La promulgación, la semana pasada, de la ley que limita las tasas de interés a las tarjetas de crédito fue recibida con gran alegría y con enorme apoyo por amplios sectores de nuestra sociedad.

Esta popularidad de la ley ha acallado a las pocas voces, que con argumentos racionales, intentaron explicar las graves consecuencias económicas y sociales de la misma.

Esta situación –de la cual he sido protagonista– me ha hecho reflexionar sobre un tema central para el desarrollo en democracia de nuestro país: ¿Cómo se puede armonizar la racionalidad con la popularidad?

Recordemos que durante la Edad Media, el mundo occidental vivió un largo periodo de oscurantismo, donde la Iglesia Católica tenía el monopolio de la verdad y todo aquel que intentaba oponerse a dichas verdades era considerado hereje y eso podía costarle la libertad e incluso la vida misma.

Contra este estado de cosas y contra los abusos de la monarquía absolutista se produjo la Revolución Francesa, con sus ideales de libertad, igualdad y fraternidad. Esta revolución nos trajo la modernidad, el enorme progreso científico, el desarrollo económico y la democracia política.

La base de este cambio histórico estuvo en el predominio de la razón sobre el dogma. A partir de ahí ya no hubo límites para que la ciencia investigara los fenómenos de la realidad y ya no hubo límites para discutir y cuestionar todas las verdades.

A partir de ahí fue posible el desarrollo económico de algunos países, basado en un principio racional: de que no es posible el crecimiento sin esfuerzo y de que no es posible el enriquecimiento sin trabajo y sin ahorro.

A partir de ahí se definió a la economía como la ciencia de escoger, es decir elegir, entre necesidades ilimitadas y recursos limitados, la mejor opción para progresar.

Pero así como con la modernidad nos llegó el desarrollo económico, también nos llegó con ella la democracia representativa. Un sistema político donde el gobernante es elegido por el pueblo a través de elecciones. Y en ese sistema, es fundamental ser popular y querido por una mayoría de la población, para poder ganar las elecciones y gobernar.

En la Antigua Grecia a este sistema Platón lo descalificaba diciendo: “En una sociedad, solamente una minoría de las personas son sabias, consecuentemente desconfío de un sistema donde decide la mayoría”.

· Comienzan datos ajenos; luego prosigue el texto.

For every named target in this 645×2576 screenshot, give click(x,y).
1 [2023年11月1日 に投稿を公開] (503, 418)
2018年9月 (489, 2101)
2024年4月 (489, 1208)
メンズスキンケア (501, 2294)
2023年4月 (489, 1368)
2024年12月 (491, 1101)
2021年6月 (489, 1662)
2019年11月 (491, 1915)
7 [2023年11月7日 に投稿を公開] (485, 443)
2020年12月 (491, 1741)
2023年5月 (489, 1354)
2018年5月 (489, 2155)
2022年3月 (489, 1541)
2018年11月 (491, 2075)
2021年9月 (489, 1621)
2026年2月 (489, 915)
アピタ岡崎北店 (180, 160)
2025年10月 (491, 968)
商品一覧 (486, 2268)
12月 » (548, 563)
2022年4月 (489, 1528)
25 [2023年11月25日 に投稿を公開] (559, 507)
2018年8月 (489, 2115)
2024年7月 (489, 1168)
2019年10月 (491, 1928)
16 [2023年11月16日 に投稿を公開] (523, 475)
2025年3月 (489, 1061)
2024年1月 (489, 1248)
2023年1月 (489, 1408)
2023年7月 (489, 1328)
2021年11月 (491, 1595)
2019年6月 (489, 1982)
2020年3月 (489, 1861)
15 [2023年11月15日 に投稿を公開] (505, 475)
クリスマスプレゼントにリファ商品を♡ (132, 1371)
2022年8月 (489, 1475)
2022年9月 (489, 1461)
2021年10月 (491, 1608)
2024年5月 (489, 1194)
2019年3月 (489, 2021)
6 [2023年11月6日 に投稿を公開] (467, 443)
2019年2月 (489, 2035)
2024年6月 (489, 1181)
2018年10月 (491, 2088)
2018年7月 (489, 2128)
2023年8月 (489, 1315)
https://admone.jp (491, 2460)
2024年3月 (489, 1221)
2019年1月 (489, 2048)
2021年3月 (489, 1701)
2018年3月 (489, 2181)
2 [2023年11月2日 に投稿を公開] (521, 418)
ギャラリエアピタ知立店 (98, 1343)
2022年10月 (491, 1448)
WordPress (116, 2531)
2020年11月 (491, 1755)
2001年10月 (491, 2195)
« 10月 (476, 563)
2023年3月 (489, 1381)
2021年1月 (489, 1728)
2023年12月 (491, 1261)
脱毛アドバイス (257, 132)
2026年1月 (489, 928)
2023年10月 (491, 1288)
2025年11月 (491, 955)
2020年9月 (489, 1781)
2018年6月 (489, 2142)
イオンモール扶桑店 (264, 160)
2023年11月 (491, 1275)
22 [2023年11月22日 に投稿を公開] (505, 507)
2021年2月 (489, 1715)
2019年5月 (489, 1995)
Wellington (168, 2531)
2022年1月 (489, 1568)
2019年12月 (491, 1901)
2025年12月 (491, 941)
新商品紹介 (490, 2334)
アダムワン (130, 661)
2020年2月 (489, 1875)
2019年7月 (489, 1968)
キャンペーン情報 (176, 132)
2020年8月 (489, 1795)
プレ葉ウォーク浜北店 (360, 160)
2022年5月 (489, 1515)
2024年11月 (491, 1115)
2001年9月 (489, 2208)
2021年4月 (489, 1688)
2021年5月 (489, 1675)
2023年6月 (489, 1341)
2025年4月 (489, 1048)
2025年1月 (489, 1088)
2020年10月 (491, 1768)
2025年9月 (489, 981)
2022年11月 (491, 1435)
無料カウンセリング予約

En el siglo XX el economista Herbert Simón ganó el Premio Nobel por su teoría de la “racionalidad limitada”, donde también ponía en dudas la racionalidad de las mayorías, diciendo que si bien la decisión de una persona es siempre racional, su racionalidad se encuentra muy limitada por sus conocimientos y por su información.

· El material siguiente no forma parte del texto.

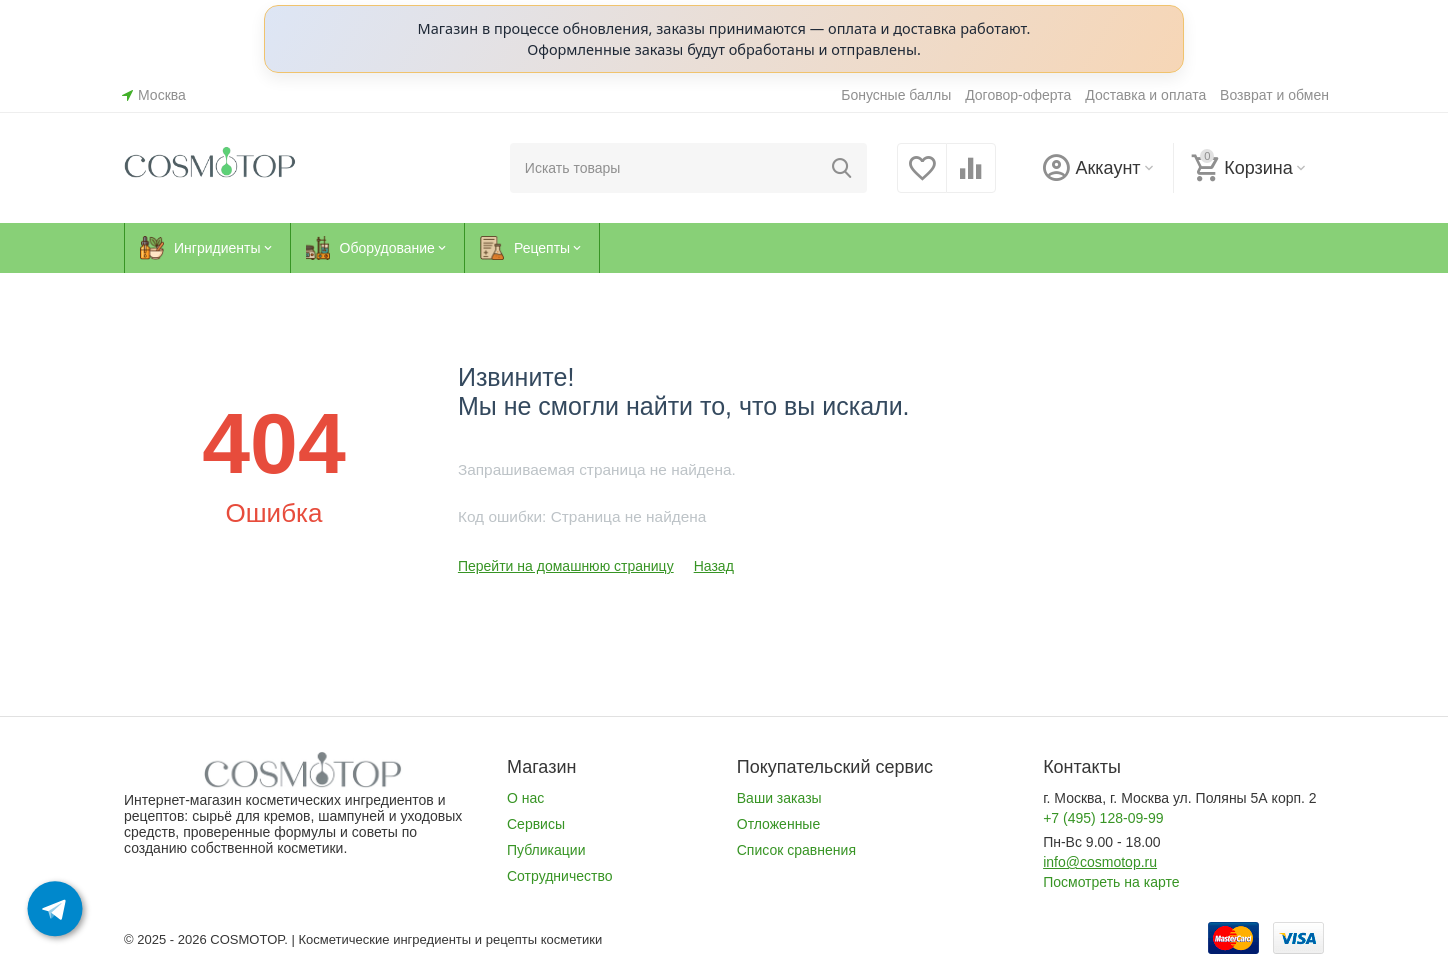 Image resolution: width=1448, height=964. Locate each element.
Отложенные (778, 824)
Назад (714, 566)
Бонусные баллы (896, 95)
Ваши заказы (779, 798)
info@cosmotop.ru (1100, 862)
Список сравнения (796, 850)
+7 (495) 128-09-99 (1103, 818)
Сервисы (536, 824)
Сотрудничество (560, 876)
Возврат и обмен (1274, 95)
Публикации (546, 850)
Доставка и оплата (1145, 95)
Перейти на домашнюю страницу (566, 566)
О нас (525, 798)
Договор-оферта (1018, 95)
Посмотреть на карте (1111, 882) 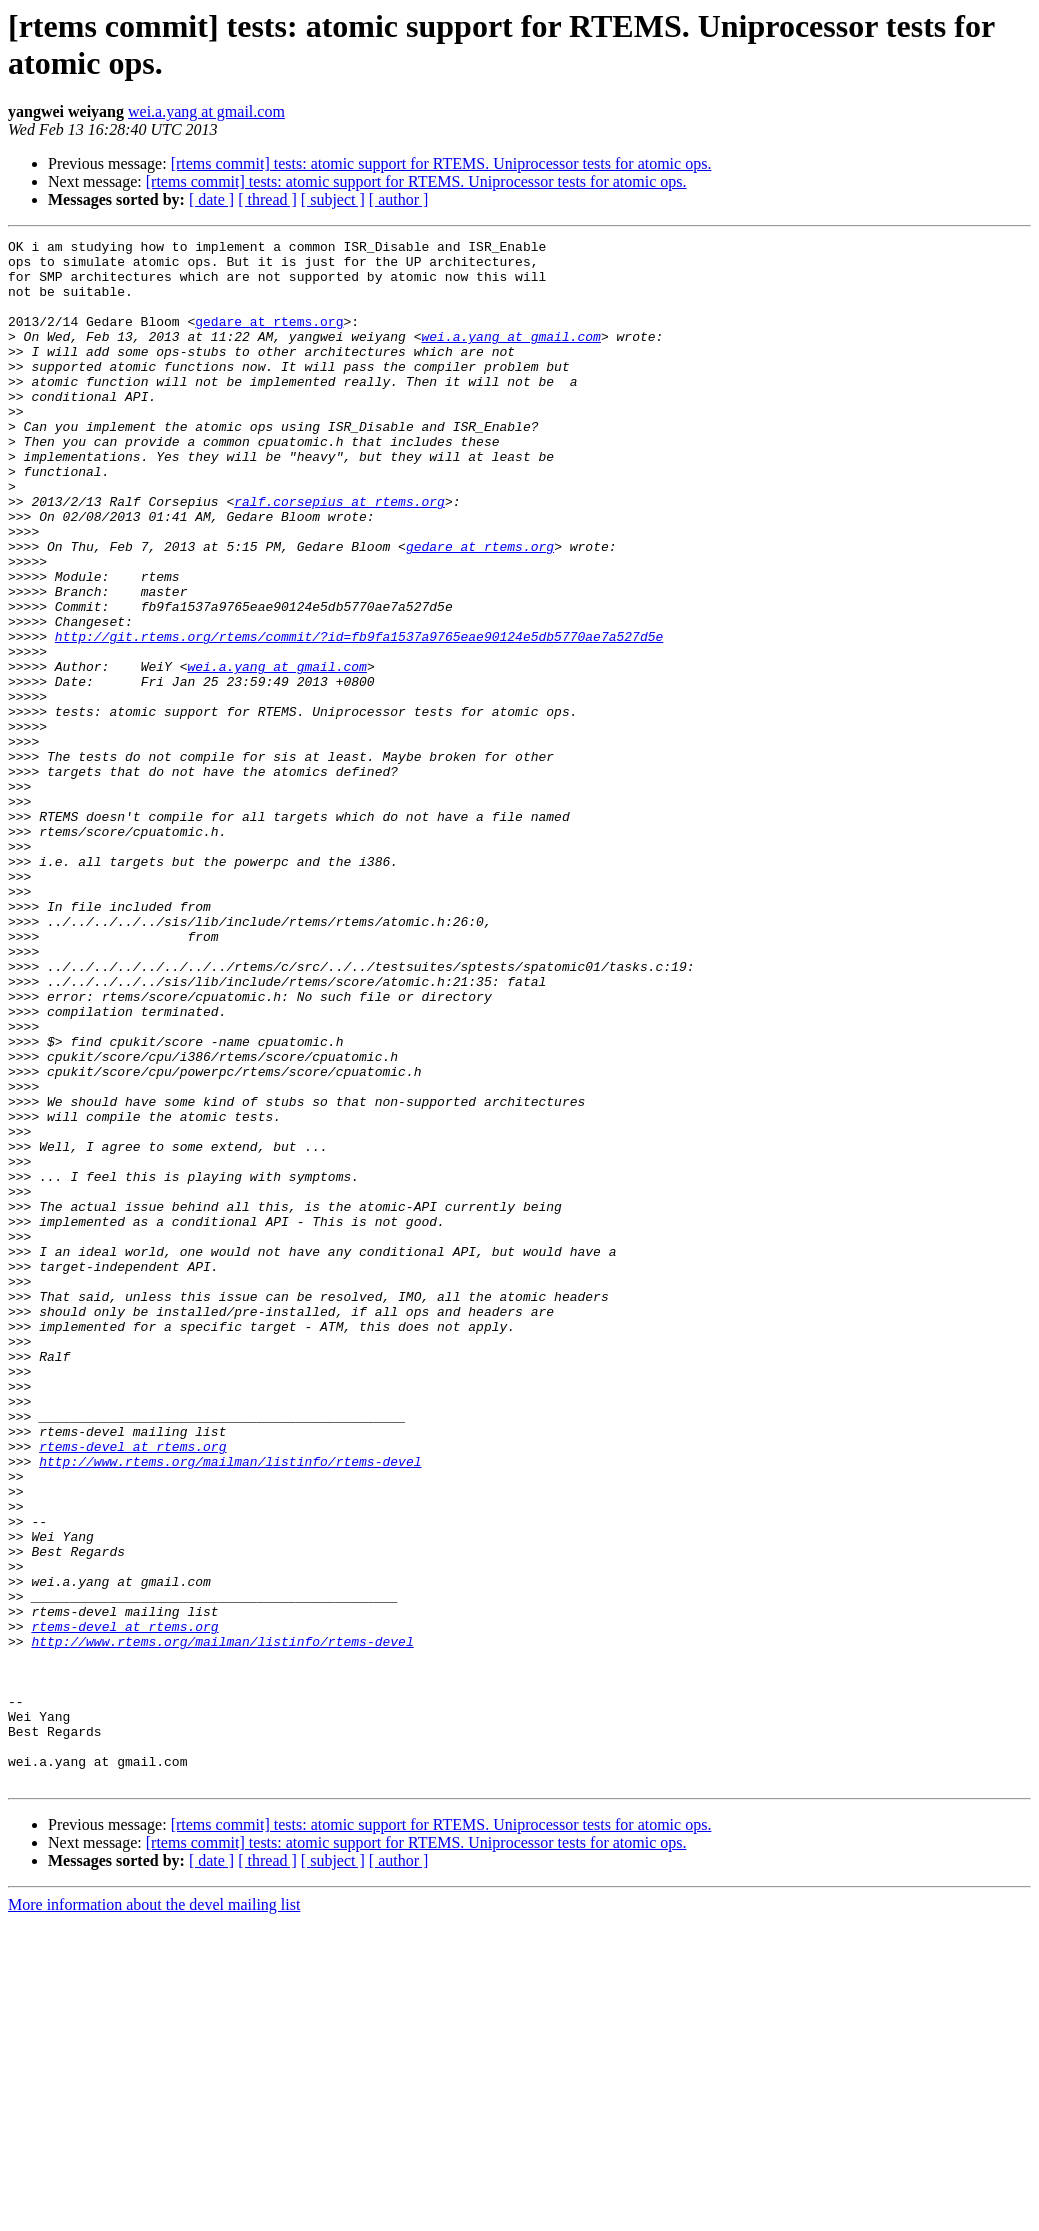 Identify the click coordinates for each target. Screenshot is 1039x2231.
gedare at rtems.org (269, 339)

Este es, a mi criterio, el dilema del desarrollo económico en democracia, porque en el inicio del proceso una mayoría es pobre y generalmente poco educada, pero es esa mayoría la que decide en democracia.

Este círculo vicioso solamente puede romperse por dos vías. Una, a través de liderazgos políticos dispuestos a perder las próximas elecciones y no perjudicar a las futuras generaciones. La otra a través de liderazgos económicos y sociales, dispuestos a bajar al campo de batalla de las ideas, haciendo pedagogía para las mayorías.

La conciliación entre racionalidad y popularidad solamente es posible con estadistas en la política y con pedagogos en la sociedad.

El enemigo de todo esto es el populismo, el oportunismo, la demagogia y el facilismo, que uno encuentra no solamente en la clase política, sino también en periodistas, en economistas, en ministros e incluso en empresarios.

Todo esto lo vimos durante la semana con el tema de las tarjetas de crédito; oportunismo y demagogia en muchos sectores y falta de pedagogía para educar financieramente a la población, y falta de autorregulación para controlar el exceso de algunas entidades, en el sector bancario.

El tema de las tarjetas ya es tema del pasado, pero me preocupa el futuro, por nuestra incapacidad como sociedad para armonizar la racionalidad con la popularidad.